HOW TO COMPLETE THIS TASK - Pictures are not part of the copy; retype all the records below exactly.

[SUPPLIED INFORMATION Boundary: Start]

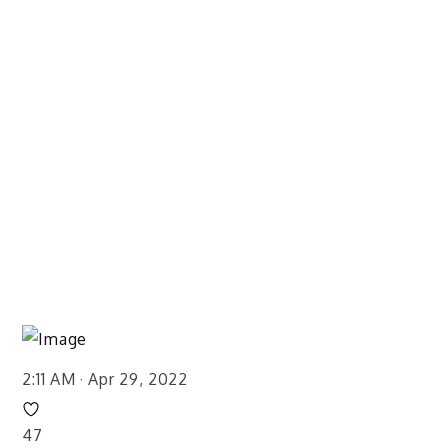
2:11 AM · Apr 29, 2022
47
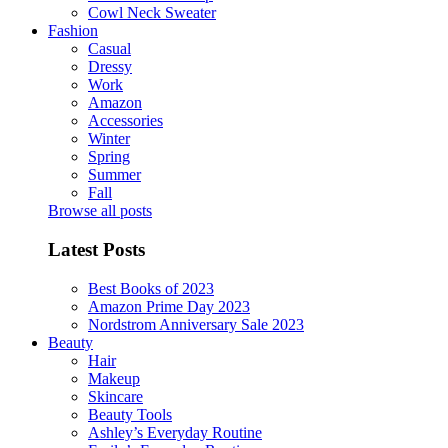
Cowl Neck Sweater
Fashion
Casual
Dressy
Work
Amazon
Accessories
Winter
Spring
Summer
Fall
Browse all posts
Latest Posts
Best Books of 2023
Amazon Prime Day 2023
Nordstrom Anniversary Sale 2023
Beauty
Hair
Makeup
Skincare
Beauty Tools
Ashley’s Everyday Routine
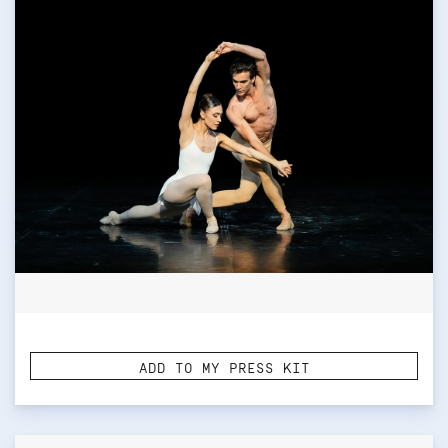
ADD TO MY PRESS KIT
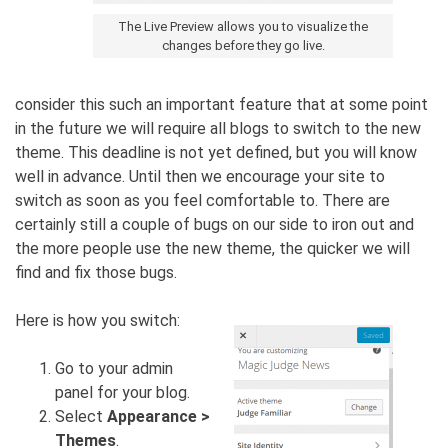
The Live Preview allows you to visualize the
changes before they go live.
consider this such an important feature that at some point
in the future we will require all blogs to switch to the new
theme. This deadline is not yet defined, but you will know
well in advance. Until then we encourage your site to
switch as soon as you feel comfortable to. There are
certainly still a couple of bugs on our side to iron out and
the more people use the new theme, the quicker we will
find and fix those bugs.
Here is how you switch:
Go to your admin
panel for your blog.
Select
Appearance >
Themes
.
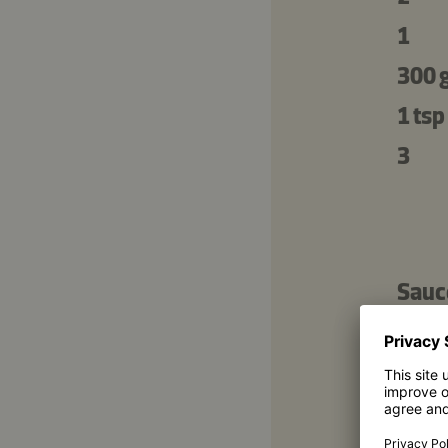
1
300 
1 tsp
3
Sauc
1 tbs
6 tbs
3 tbs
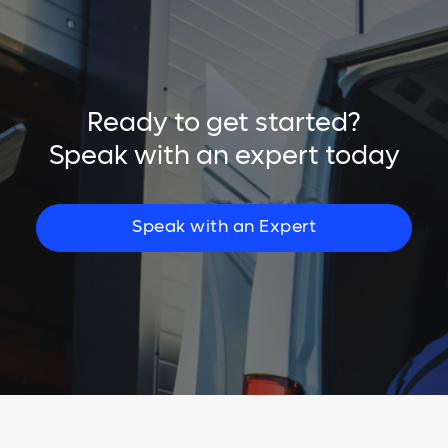
Ready to get started?
Speak with an expert today
Speak with an Expert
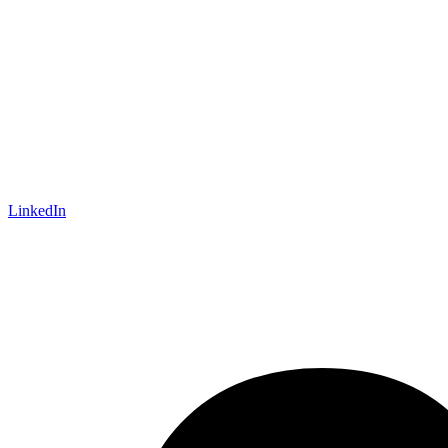
LinkedIn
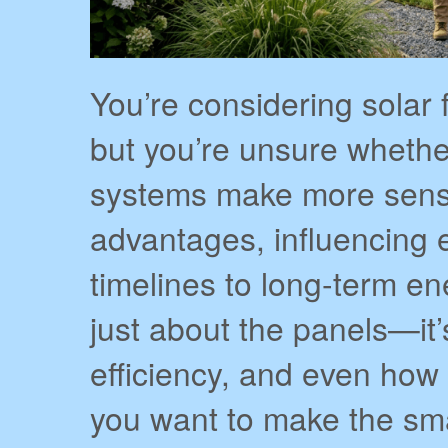
You’re considering solar 
but you’re unsure wheth
systems make more sense.
advantages, influencing e
timelines to long-term en
just about the panels—it’
efficiency, and even how 
you want to make the sma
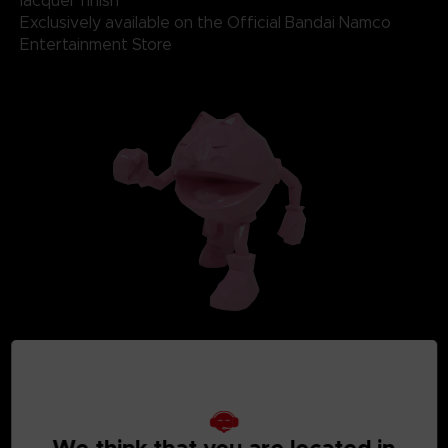
lacquer finish
Exclusively available on the Official Bandai Namco
Entertainment Store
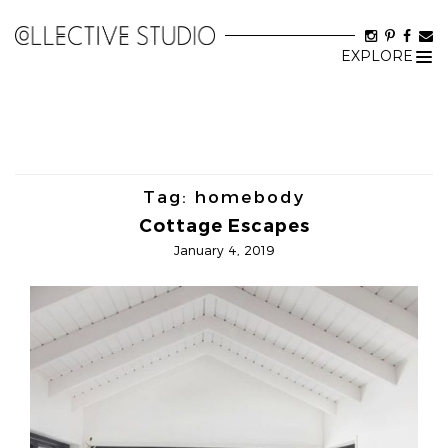
EXPLORE
Tog
nav
Tag:
homebody
Cottage Escapes
January 4, 2019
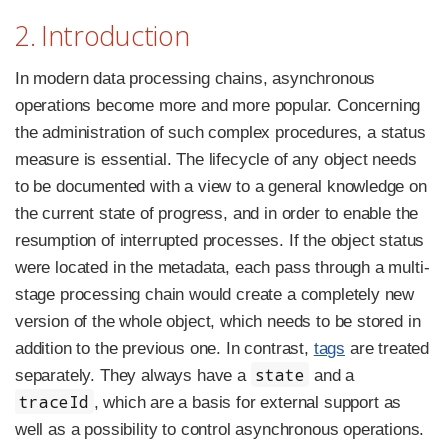
2. Introduction
In modern data processing chains, asynchronous
operations become more and more popular. Concerning
the administration of such complex procedures, a status
measure is essential. The lifecycle of any object needs
to be documented with a view to a general knowledge on
the current state of progress, and in order to enable the
resumption of interrupted processes. If the object status
were located in the metadata, each pass through a multi-
stage processing chain would create a completely new
version of the whole object, which needs to be stored in
addition to the previous one. In contrast,
tags
are treated
state
separately. They always have a
and a
traceId
, which are a basis for external support as
well as a possibility to control asynchronous operations.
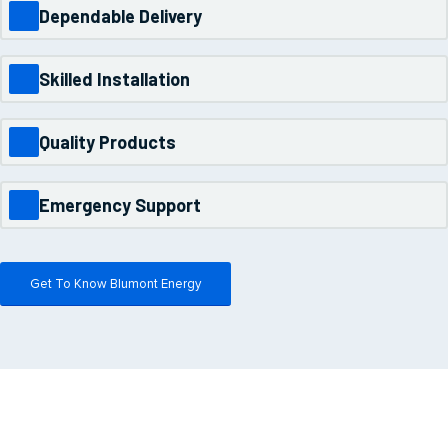
Dependable Delivery
Skilled Installation
Quality Products
Emergency Support
Get To Know Blumont Energy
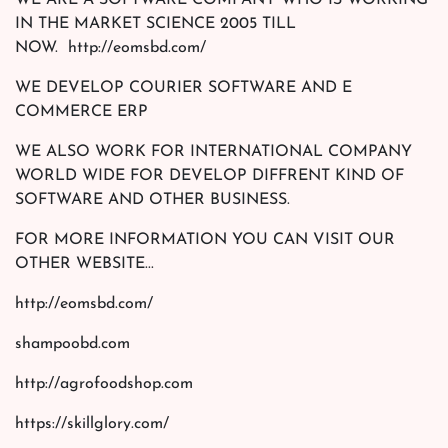
WE ARE A SOFTWARE COMPANY WHO IS WORKING
IN THE MARKET SCIENCE 2005 TILL
NOW. http://eomsbd.com/
WE DEVELOP COURIER SOFTWARE AND E
COMMERCE ERP
WE ALSO WORK FOR INTERNATIONAL COMPANY
WORLD WIDE FOR DEVELOP DIFFRENT KIND OF
SOFTWARE AND OTHER BUSINESS.
FOR MORE INFORMATION YOU CAN VISIT OUR
OTHER WEBSITE...
http://eomsbd.com/
shampoobd.com
http://agrofoodshop.com
https://skillglory.com/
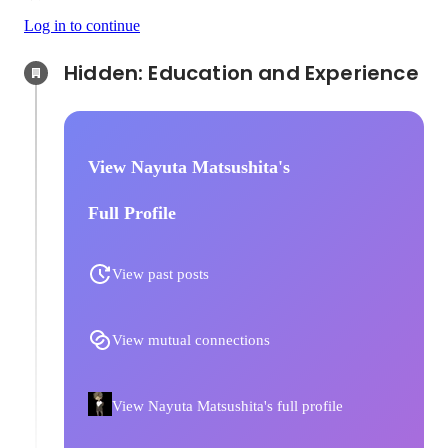
Log in to continue
Hidden: Education and Experience	
View Nayuta Matsushita's
Full Profile
View past posts
View mutual connections
View Nayuta Matsushita's full profile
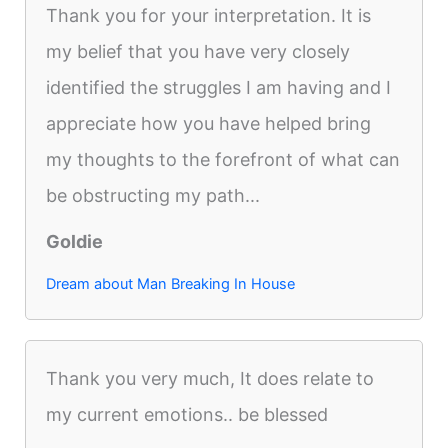
Thank you for your interpretation. It is
my belief that you have very closely
identified the struggles I am having and I
appreciate how you have helped bring
my thoughts to the forefront of what can
be obstructing my path...
Goldie
Dream about Man Breaking In House
Thank you very much, It does relate to
my current emotions.. be blessed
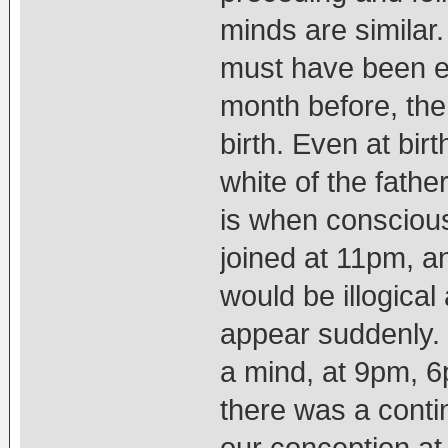
minds are similar.
must have been ex
month before, the
birth. Even at bir
white of the fathe
is when conscious
joined at 11pm, an
would be illogical
appear suddenly.
a mind, at 9pm, 6
there was a contin
our conception at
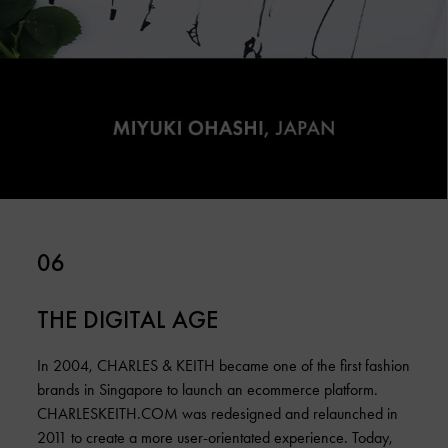
06
THE DIGITAL AGE
In 2004, CHARLES & KEITH became one of the first fashion
brands in Singapore to launch an ecommerce platform.
CHARLESKEITH.COM was redesigned and relaunched in
2011 to create a more user-orientated experience. Today,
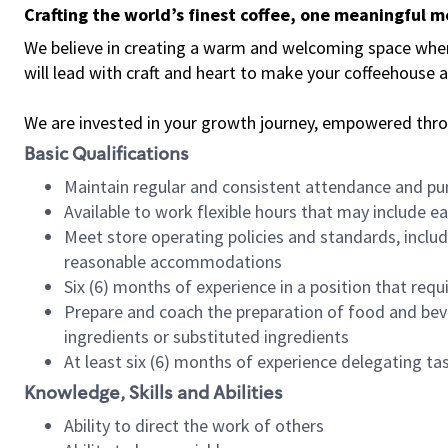
Crafting the world’s finest coffee, one meaningful 
We believe in creating a warm and welcoming space where 
will lead with craft and heart to make your coffeehouse
We are invested in your growth journey, empowered thr
Basic Qualifications
Maintain regular and consistent attendance and pu
Available to work flexible hours that may include e
Meet store operating policies and standards, includ
reasonable accommodations
Six (6) months of experience in a position that req
Prepare and coach the preparation of food and bev
ingredients or substituted ingredients
At least six (6) months of experience delegating t
Knowledge, Skills and Abilities
Ability to direct the work of others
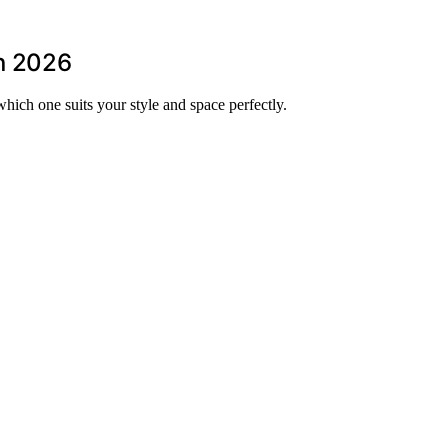
in 2026
hich one suits your style and space perfectly.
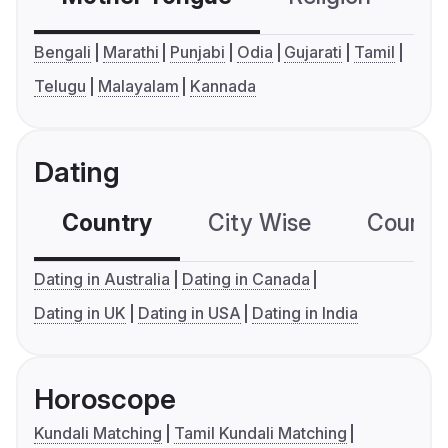
Bengali
Marathi
Punjabi
Odia
Gujarati
Tamil
Telugu
Malayalam
Kannada
Dating
Country
City Wise
Country
Dating in Australia
Dating in Canada
Dating in UK
Dating in USA
Dating in India
Horoscope
Kundali Matching
Tamil Kundali Matching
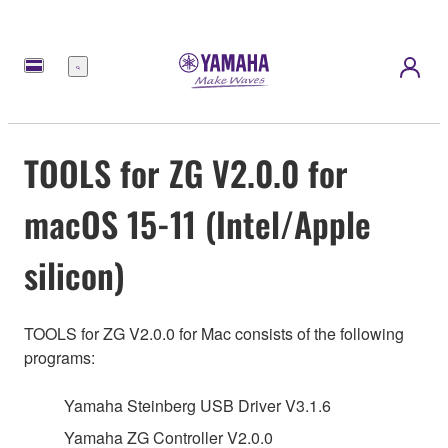
Menu
TOOLS for ZG V2.0.0 for
macOS 15-11 (Intel/Apple
silicon)
TOOLS for ZG V2.0.0 for Mac consists of the following
programs:
Yamaha Steinberg USB Driver V3.1.6
Yamaha ZG Controller V2.0.0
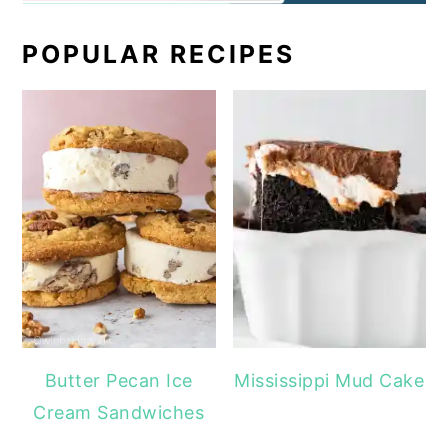
POPULAR RECIPES
Butter Pecan Ice
Mississippi Mud Cake
Cream Sandwiches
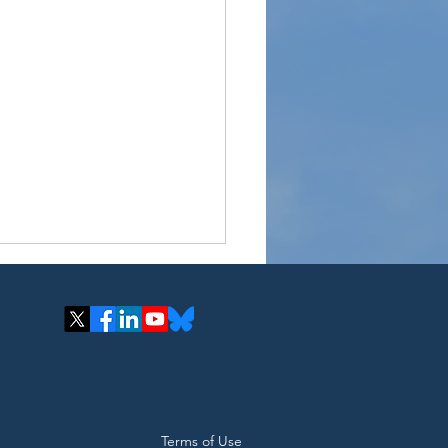
cle Organics Hosts
Terms of Use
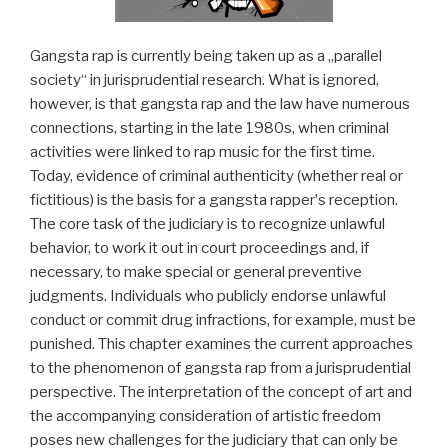
Gangsta rap is currently being taken up as a „parallel
society“ in jurisprudential research. What is ignored,
however, is that gangsta rap and the law have numerous
connections, starting in the late 1980s, when criminal
activities were linked to rap music for the first time.
Today, evidence of criminal authenticity (whether real or
fictitious) is the basis for a gangsta rapperʼs reception.
The core task of the judiciary is to recognize unlawful
behavior, to work it out in court proceedings and, if
necessary, to make special or general preventive
judgments. Individuals who publicly endorse unlawful
conduct or commit drug infractions, for example, must be
punished. This chapter examines the current approaches
to the phenomenon of gangsta rap from a jurisprudential
perspective. The interpretation of the concept of art and
the accompanying consideration of artistic freedom
poses new challenges for the judiciary that can only be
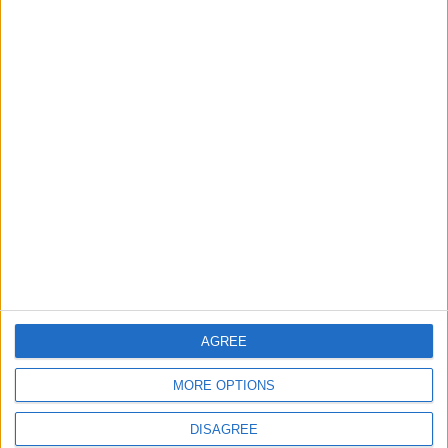
AGREE
MORE OPTIONS
DISAGREE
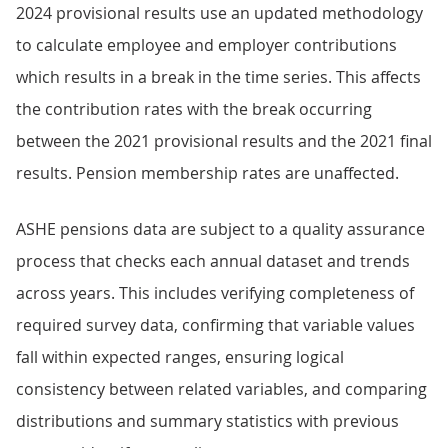
2024 provisional results use an updated methodology
to calculate employee and employer contributions
which results in a break in the time series. This affects
the contribution rates with the break occurring
between the 2021 provisional results and the 2021 final
results. Pension membership rates are unaffected.
ASHE pensions data are subject to a quality assurance
process that checks each annual dataset and trends
across years. This includes verifying completeness of
required survey data, confirming that variable values
fall within expected ranges, ensuring logical
consistency between related variables, and comparing
distributions and summary statistics with previous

[SUPPLIED INFORMATION Boundary: End]

RESPONSE TO THIS EXERCISE -
2:11 AM · Apr 29, 2022
47
Cowl Neck Sweater
Fashion
Casual
Dressy
Work
Amazon
Accessories
Winter
Spring
Summer
Fall
Browse all posts
Latest Posts
Best Books of 2023
Amazon Prime Day 2023
Nordstrom Anniversary Sale 2023
Beauty
Hair
Makeup
Skincare
Beauty Tools
Ashley’s Everyday Routine
ADD TO MY PRESS KIT
The Live Preview allows you to visualize the
changes before they go live.
consider this such an important feature that at some point
in the future we will require all blogs to switch to the new
theme. This deadline is not yet defined, but you will know
well in advance. Until then we encourage your site to
switch as soon as you feel comfortable to. There are
certainly still a couple of bugs on our side to iron out and
the more people use the new theme, the quicker we will
find and fix those bugs.
Here is how you switch:
Go to your admin
panel for your blog.
Select
Appearance >
Themes
.
1
300 
1 tsp
3
Sauc
1 tbs
6 tbs
3 tbs
Ready to get started?
Speak with an expert today
Speak with an Expert
LinkedIn
You’re considering solar 
but you’re unsure wheth
systems make more sense.
advantages, influencing e
timelines to long-term en
just about the panels—it’
efficiency, and even how 
you want to make the sma
lacquer finish
Exclusively available on the Official Bandai Namco
Entertainment Store
EXPLORE
Tog
nav
Tag:
homebody
Cottage Escapes
January 4, 2019
2. Introduction
In modern data processing chains, asynchronous
operations become more and more popular. Concerning
the administration of such complex procedures, a status
measure is essential. The lifecycle of any object needs
to be documented with a view to a general knowledge on
the current state of progress, and in order to enable the
resumption of interrupted processes. If the object status
were located in the metadata, each pass through a multi-
stage processing chain would create a completely new
version of the whole object, which needs to be stored in
addition to the previous one. In contrast,
tags
are treated
state
separately. They always have a
and a
traceId
, which are a basis for external support as
well as a possibility to control asynchronous operations.
Dependable Delivery
Skilled Installation
Quality Products
Emergency Support
Get To Know Blumont Energy
WE ARE A SOFTWARE COMPANY WHO IS WORKING
IN THE MARKET SCIENCE 2005 TILL
NOW. http://eomsbd.com/
WE DEVELOP COURIER SOFTWARE AND E
COMMERCE ERP
WE ALSO WORK FOR INTERNATIONAL COMPANY
WORLD WIDE FOR DEVELOP DIFFRENT KIND OF
SOFTWARE AND OTHER BUSINESS.
FOR MORE INFORMATION YOU CAN VISIT OUR
OTHER WEBSITE...
http://eomsbd.com/
shampoobd.com
http://agrofoodshop.com
https://skillglory.com/
Log in to continue
Hidden: Education and Experience	
View Nayuta Matsushita's
Full Profile
View past posts
View mutual connections
View Nayuta Matsushita's full profile
Thank you for your interpretation. It is
my belief that you have very closely
identified the struggles I am having and I
appreciate how you have helped bring
my thoughts to the forefront of what can
be obstructing my path...
Goldie
Dream about Man Breaking In House
Thank you very much, It does relate to
my current emotions.. be blessed
minds are similar.
must have been ex
month before, the
birth. Even at bir
white of the fathe
is when conscious
joined at 11pm, an
would be illogical
appear suddenly.
a mind, at 9pm, 6
there was a contin
our conception at
06
THE DIGITAL AGE
In 2004, CHARLES & KEITH became one of the first fashion
brands in Singapore to launch an ecommerce platform.
CHARLESKEITH.COM was redesigned and relaunched in
2011 to create a more user-orientated experience. Today,
Crafting the world’s finest coffee, one meaningful 
We believe in creating a warm and welcoming space where 
will lead with craft and heart to make your coffeehouse
We are invested in your growth journey, empowered thr
Basic Qualifications
Maintain regular and consistent attendance and pu
Available to work flexible hours that may include e
Meet store operating policies and standards, includ
reasonable accommodations
Six (6) months of experience in a position that req
Prepare and coach the preparation of food and bev
ingredients or substituted ingredients
At least six (6) months of experience delegating t
Knowledge, Skills and Abilities
Ability to direct the work of others
in 2026
hich one suits your style and space perfectly.
Bengali
Marathi
Punjabi
Odia
Gujarati
Tamil
Telugu
Malayalam
Kannada
Dating
Country
City Wise
Country
Dating in Australia
Dating in Canada
Dating in UK
Dating in USA
Dating in India
Horoscope
Kundali Matching
Tamil Kundali Matching
Menu
TOOLS for ZG V2.0.0 for
macOS 15-11 (Intel/Apple
silicon)
TOOLS for ZG V2.0.0 for Mac consists of the following
programs:
Yamaha Steinberg USB Driver V3.1.6
Yamaha ZG Controller V2.0.0
POPULAR RECIPES
Butter Pecan Ice
Mississippi Mud Cake
Cream Sandwiches
cle Organics Hosts
Terms of Use
Gangsta rap is currently being taken up as a „parallel
society“ in jurisprudential research. What is ignored,
however, is that gangsta rap and the law have numerous
connections, starting in the late 1980s, when criminal
activities were linked to rap music for the first time.
Today, evidence of criminal authenticity (whether real or
fictitious) is the basis for a gangsta rapperʼs reception.
The core task of the judiciary is to recognize unlawful
behavior, to work it out in court proceedings and, if
necessary, to make special or general preventive
judgments. Individuals who publicly endorse unlawful
conduct or commit drug infractions, for example, must be
punished. This chapter examines the current approaches
to the phenomenon of gangsta rap from a jurisprudential
perspective. The interpretation of the concept of art and
the accompanying consideration of artistic freedom
poses new challenges for the judiciary that can only be
AGREE
MORE OPTIONS
DISAGREE
2024 provisional results use an updated methodology
to calculate employee and employer contributions
which results in a break in the time series. This affects
the contribution rates with the break occurring
between the 2021 provisional results and the 2021 final
results. Pension membership rates are unaffected.
ASHE pensions data are subject to a quality assurance
process that checks each annual dataset and trends
across years. This includes verifying completeness of
required survey data, confirming that variable values
fall within expected ranges, ensuring logical
consistency between related variables, and comparing
distributions and summary statistics with previous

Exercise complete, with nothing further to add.